The film tells its story in several threads which are woven into one toward the end. I was at times shocked and at times deeply moved by the events unfolding on my screen. The most profound of these was perhaps Jamal and Latika’s undying love which, to my mind, is one of the deepest, most affirmative statements about the human spirit I’ve seen recently. I think this is a central motif everyone can relate to. Naturally, this type of story is not new; the film sets it in a location rather vaguely known to Western Europe and North America, and I would venture that that is what spelt the movie’s success in huge capital letters all across NA and European cinemas. Slumdog Millionaire does not tell a brand new story, but does so with power, beauty, and belief in our strength to overcome barriers of money, hatred, violence, and — most importantly — time in the name of love. That makes it a highly recommendable experience.

The Calcutta Chromosome

Amitav Ghosh’s The Calcutta Chromosome won him the Arthur C. Clarke Award, and rightfully so. It is a novel about knowledge, about people who want to find truth and understanding, about the secret of a chromosome that can travel from person to person. The plot unfolds in several time-lines, and in different places and narratives. The beautiful thing about the story is that all these threads coalesce into a peaceful but profoundly transforming climax in the end.

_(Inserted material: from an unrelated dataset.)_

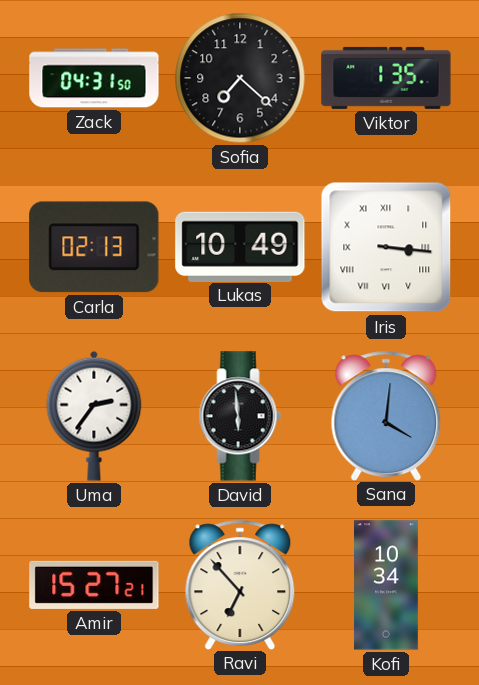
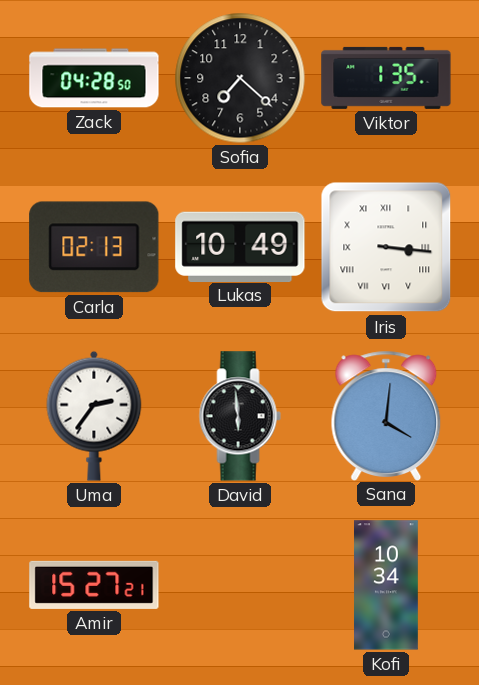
Zack: 04:31 -> 04:28
Ravi: 6:53 -> none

Along the way, Ghosh has some quite perceptive things to say about the world today. He introduces us to a young man who works in the virtual world of computers, networks, and information reconstruction for the veiled purposes of big corporations; he follows a young journalist in India as she tries hard to pursue her professional goals; he tells the story of an ageing man seeking knowledge, a man who himself becomes the narrator in the novel very often, lifting the shrouds from the past; he places us under the gaze of a woman whose origins and powers are unknown and seemingly unknowable. Ghosh also ironically returns to the colonial past to recreate the discovery of the malaria virus which plays a major role in the history of the Calcutta chromosome. The novel, divided into two parts and 40+ chapters, somewhat deliberately confuses the reader by interweaving all these stories and several more, only to resolve the confusion at the end. This strategy allows Ghosh to hold the reader on a very tight leash as well as increase and maintain the suspense until the grand finale.

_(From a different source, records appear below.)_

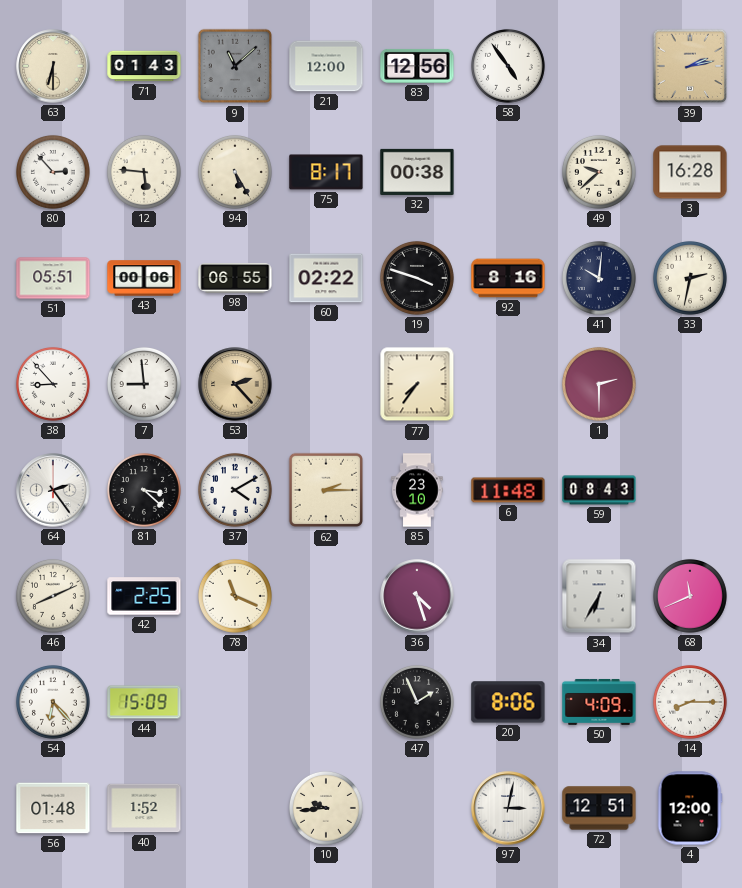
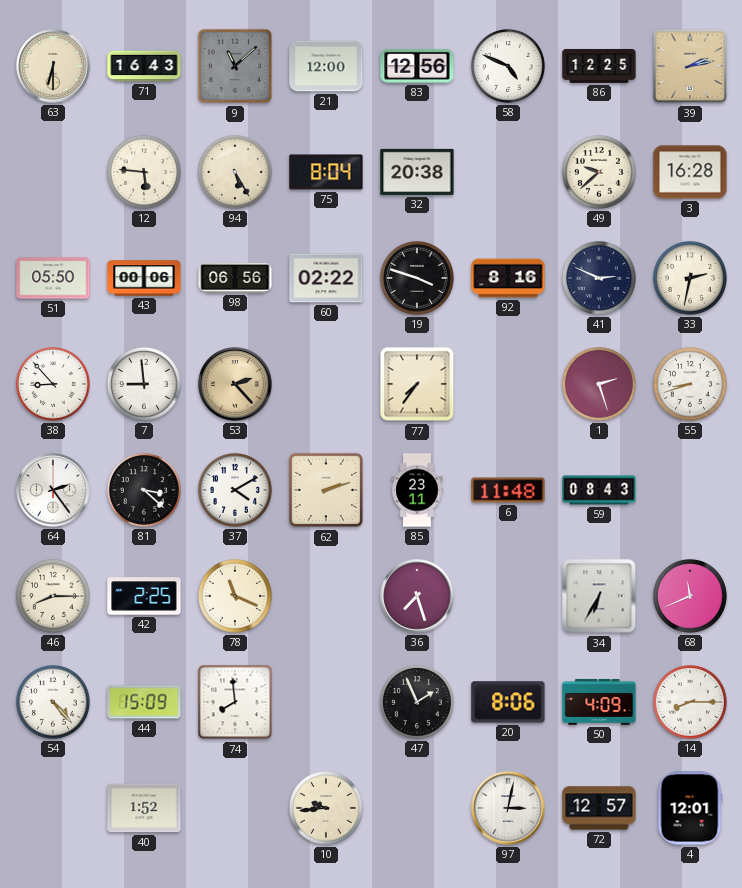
71: 01:43 -> 16:43
58: 4:54 -> 4:49
86: none -> 12:25
80: 2:53 -> none
75: 8:17 -> 8:04
32: 00:38 -> 20:38
51: 05:51 -> 05:50
98: 06:55 -> 06:56
41: 10:01 -> 2:49
1: 2:30 -> 2:27
55: none -> 8:42
62: 2:15 -> 2:12
85: 23:10 -> 23:11
46: 8:11 -> 8:15
36: 4:27 -> 7:27
54: 6:23 -> 4:23
74: none -> 7:59
56: 01:48 -> none
72: 12:51 -> 12:57
4: 12:00 -> 12:01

Finally, while reading and thinking about the novel, I deeply appreciated two general features of Ghosh’s writing. First, he is not afraid of transformation and change; he cannot be intimidated and forced back into circularity and rigidness by concepts of intentional “high-brow” literariness. His stories lead somewhere, his characters change, and that can only be good because it is such a heavy, substantial, material process. Second, Ghosh proves, and indeed not only in this novel, that there is more to be found out there, that the world still holds riddles and enigmas and wonders — all those things we can marvel at, and invest our passion in. The universe we live in possesses enormous breadth and depth, and we are the privileged ones who were given the chance to explore it. Let us do so, says Amitav Ghosh, and fear not, for the journey to understanding will change us forever.